In lui i cileni vedono una destra che non fa più paura. La sua carta vincente è di aver saputo smarcarsi dai conservatori tradizionali proponendosi come il rappresentante di una destra moderna, moderata, democratica. Ricordano che egli aveva invitato i compatrioti a votare «no» nel 1988 al referendum con cui Pinochet tentava di mantenersi al potere denunciando le violazioni del diritti dell'uomo.
Ora Piñera cita come modelli da emulare il conservatore messicano Felipe Calderon ma anche il progressista brasiliano Lula de Silva e la stessa presidente socialista Bachelet che lo ha preceduto al palazzo della Moneda e della quale non mette assolutamente in causa il modello economico, citato come esempio in America Latina.

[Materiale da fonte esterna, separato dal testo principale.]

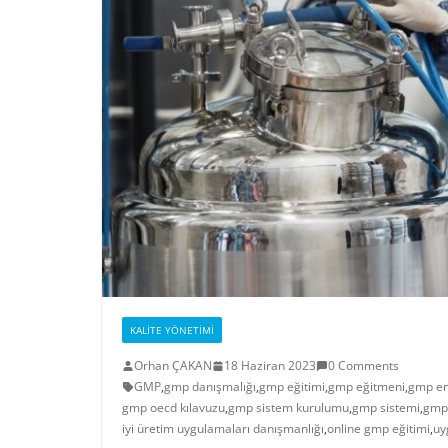
KALITE YÖNETIMI
Orhan ÇAKAN
18 Haziran 2023
0 Comments
GMP
,
gmp danışmalığı
,
gmp eğitimi
,
gmp eğitmeni
,
gmp em
gmp oecd kılavuzu
,
gmp sistem kurulumu
,
gmp sistemi
,
gmp 
iyi üretim uygulamaları danışmanlığı
,
online gmp eğitimi
,
uy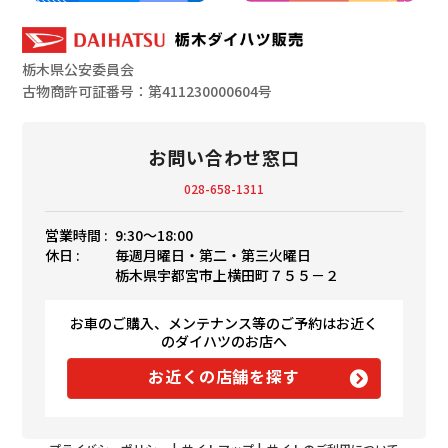
栃木県公安委員会
古物商許可証番号：第411230000604号
お問い合わせ窓口
028-658-1311
営業時間 :
9:30〜18:00
休日 :
毎週月曜日・第二・第三火曜日
栃木県宇都宮市上横田町７５５－２
お車のご購入、メンテナンス等のご予約はお近く
のダイハツのお店へ
お近くの店舗を探す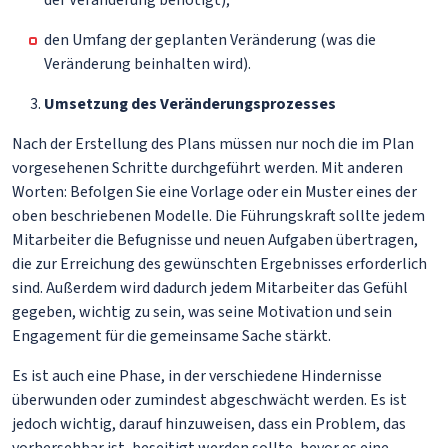
der Veränderung benötigt);
den Umfang der geplanten Veränderung (was die
Veränderung beinhalten wird).
Umsetzung des Veränderungsprozesses
Nach der Erstellung des Plans müssen nur noch die im Plan
vorgesehenen Schritte durchgeführt werden. Mit anderen
Worten: Befolgen Sie eine Vorlage oder ein Muster eines der
oben beschriebenen Modelle. Die Führungskraft sollte jedem
Mitarbeiter die Befugnisse und neuen Aufgaben übertragen,
die zur Erreichung des gewünschten Ergebnisses erforderlich
sind. Außerdem wird dadurch jedem Mitarbeiter das Gefühl
gegeben, wichtig zu sein, was seine Motivation und sein
Engagement für die gemeinsame Sache stärkt.
Es ist auch eine Phase, in der verschiedene Hindernisse
überwunden oder zumindest abgeschwächt werden. Es ist
jedoch wichtig, darauf hinzuweisen, dass ein Problem, das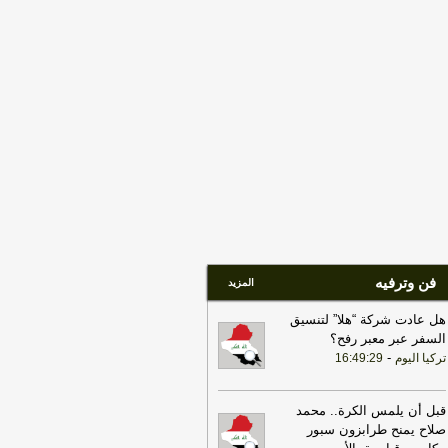
تصعيد
-
لبنانون 24
18:01
إيران: لن نسمح لأي جهة تتلقى
ويضات من أموالنا المجمدة بالعبور عبر
يق هرمز
-
لبنانون 24
09:32
رئيس الوزراء: العراق وتركيا
يهما مساحة واسعة لبناء واحدة من أهم
شراكات الاقتصادية في المنطقة
-
اخبار
عراق العاجلة
17:27
التلفزيون الإيراني: مقتل 4 عناصر
 جماعة بيجاك الإرهابية في منطقة بانة
حدودية غربي البلاد
-
LBCI
فن وترفيه
المزيد
هل عادت شركة “هلا” لتنسيق
السفر عبر معبر رفح؟
-
تركيا اليوم
16:49:29
قبل أن يلمس الكرة.. محمد
صلاح يمنح طرابزون سبور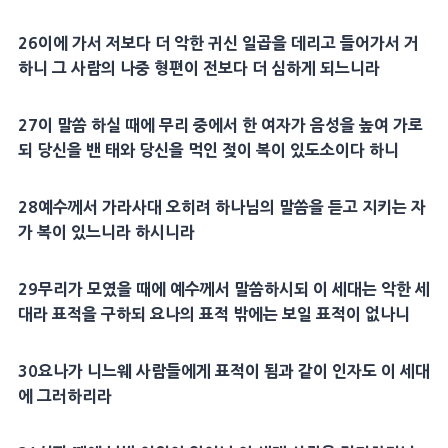
26
이에 가서 저보다 더 악한
귀신
일곱을 데리고 들어가서 거
하니 그 사람의 나중 형편이 전보다 더 심하게 되느니라
27
이 말씀 하실 때에 무리 중에서 한
여자
가 음성을 높여 가로
되 당신을 밴 태와 당신을 먹인
젖
이 복이 있도소이다 하니
28
예수께서 가라사대 오히려 하나님의 말씀을 듣고
지키는 자
가 복이 있느니라 하시니라
29
무리가 모였을 때에 예수께서 말씀하시되 이
세대
는 악한
세
대
라
표적
을 구하되
요나
의
표적
밖에는 보일
표적
이 없나니
30
요나
가
니느웨
사람들에게
표적
이 됨과 같이
인자
도 이
세대
에 그러하리라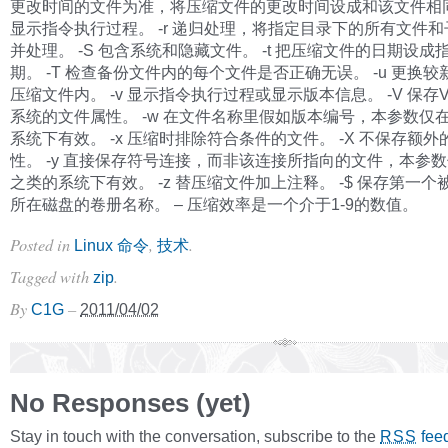
更改时间的文件为准，将压缩文件的更改时间设成和该文件相同。
显示指令执行过程。 -r 递归处理，将指定目录下的所有文件
并处理。 -S 包含系统和隐藏文件。 -t 把压缩文件的日期设成
期。 -T 检查备份文件内的每个文件是否正确无误。 -u 更换
压缩文件内。 -v 显示指令执行过程或显示版本信息。 -V 保存
系统的文件属性。 -w 在文件名称里假如版本编号，本参数仅在
系统下有效。 -x 压缩时排除符合条件的文件。 -X 不保存额
性。 -y 直接保存符号连接，而非该连接所指向的文件，本参数仅
之类的系统下有效。 -z 替压缩文件加上注释。 -$ 保存第一
所在磁盘的卷册名称。 – 压缩效率是一个介于1-9的数值。
Posted in
,
.
Linux 命令
技术
Tagged with
.
zip
By
–
C1G
2011/04/02
No Responses (yet)
Stay in touch with the conversation, subscribe to the
fee
RSS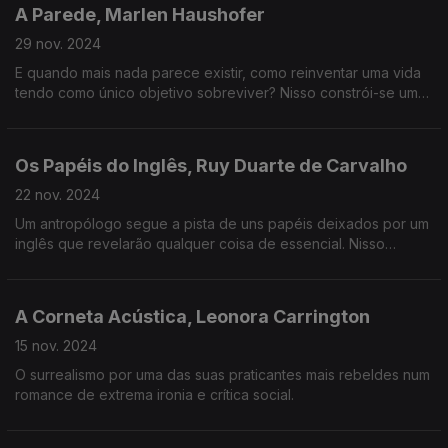
A Parede, Marlen Haushofer
29 nov. 2024
E quando mais nada parece existir, como reinventar uma vida
tendo como único objetivo sobreviver? Nisso constrói-se uma
nova identidade e um grande livro.
Os Papéis do Inglês, Ruy Duarte de Carvalho
22 nov. 2024
Um antropólogo segue a pista de uns papéis deixados por um
inglês que revelarão qualquer coisa de essencial. Nisso
percorre-se um país e interroga-se a colonização.
A Corneta Acústica, Leonora Carrington
15 nov. 2024
O surrealismo por uma das suas praticantes mais rebeldes num
romance de extrema ironia e crítica social.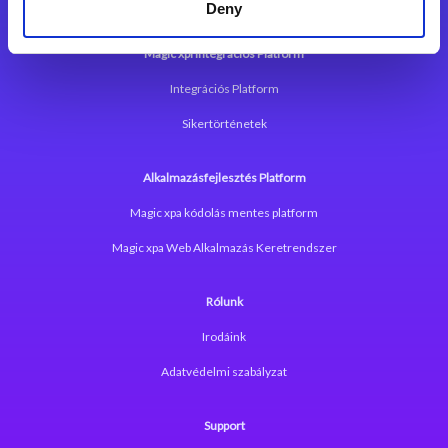
Deny
Magic xpi Integrációs Platform
Integrációs Platform
Sikertörténetek
Alkalmazásfejlesztés Platform
Magic xpa kódolás mentes platform
Magic xpa Web Alkalmazás Keretrendszer
Rólunk
Irodáink
Adatvédelmi szabályzat
Support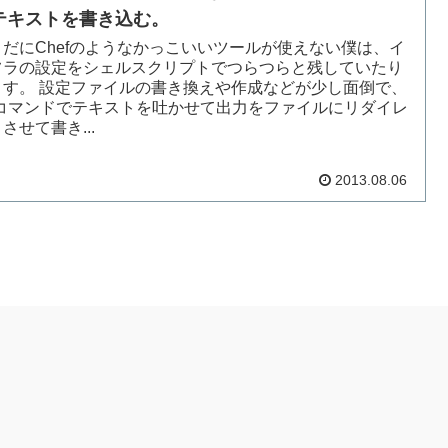
テキストを書き込む。
まだにChefのようなかっこいいツールが使えない僕は、イ
フラの設定をシェルスクリプトでつらつらと残していたり
ます。 設定ファイルの書き換えや作成などが少し面倒で、
atコマンドでテキストを吐かせて出力をファイルにリダイレ
させて書き...
2013.08.06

Per lui hanno votato i borghesi benestanti, il ceto medio colpito dalla crisi e masse di poveri. A tutti ha promesso: «Con me troverete il futuro, il progresso, l'esperienza e la gioia. Io sono il motore del cambiamento».
Belle parole, persino troppo belle. Tanto da chiedersi se la sua vittoria non finirà per provocare un effetto-domino nel continente dove dall'Argentina alla Bolivia, dal Brasile al Venezuela all'Ecuador al Salvador a reggere i fili sono tutti militanti di sinistra.